Segment Start: Provided material

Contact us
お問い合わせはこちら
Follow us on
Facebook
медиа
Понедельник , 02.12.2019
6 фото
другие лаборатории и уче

Segment End: Provided material
Segment Start: Provided material

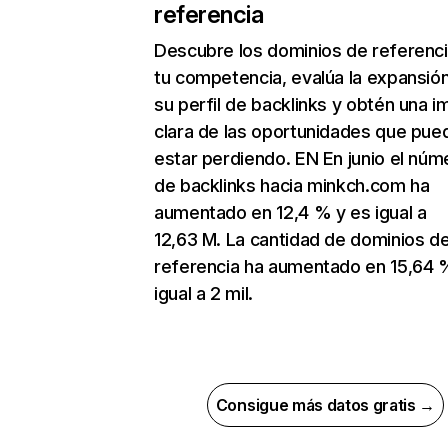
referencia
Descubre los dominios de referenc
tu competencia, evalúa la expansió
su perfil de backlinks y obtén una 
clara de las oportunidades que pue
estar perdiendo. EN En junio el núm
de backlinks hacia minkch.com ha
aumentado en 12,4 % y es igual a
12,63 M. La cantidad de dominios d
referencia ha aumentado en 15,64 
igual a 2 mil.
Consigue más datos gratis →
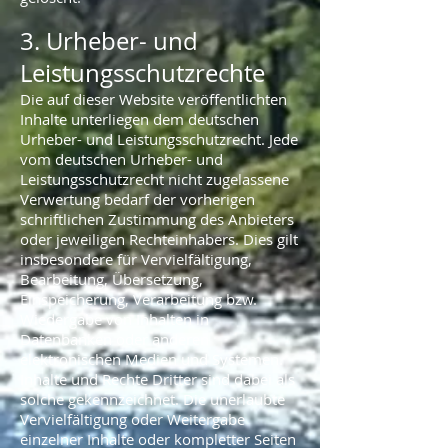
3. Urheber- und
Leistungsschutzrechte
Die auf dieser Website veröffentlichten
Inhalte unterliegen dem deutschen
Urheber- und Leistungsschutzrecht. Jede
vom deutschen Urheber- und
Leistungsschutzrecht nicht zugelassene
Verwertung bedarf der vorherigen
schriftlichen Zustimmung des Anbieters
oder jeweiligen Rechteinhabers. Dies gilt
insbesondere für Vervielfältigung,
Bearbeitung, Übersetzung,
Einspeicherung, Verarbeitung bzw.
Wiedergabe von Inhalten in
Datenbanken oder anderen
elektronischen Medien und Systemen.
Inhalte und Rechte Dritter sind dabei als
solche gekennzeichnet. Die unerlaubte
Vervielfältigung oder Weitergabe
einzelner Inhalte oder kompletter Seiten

Segment End: Provided material

Prompt
The range runs from the line above containing "solche gekennzeichnet. Die unerlaubte" to the line containing "einzelner Inhalte oder kompletter Seiten", inclusive. Restate those lines word for word and no others.

Response box
solche gekennzeichnet. Die unerlaubte
Vervielfältigung oder Weitergabe
einzelner Inhalte oder kompletter Seiten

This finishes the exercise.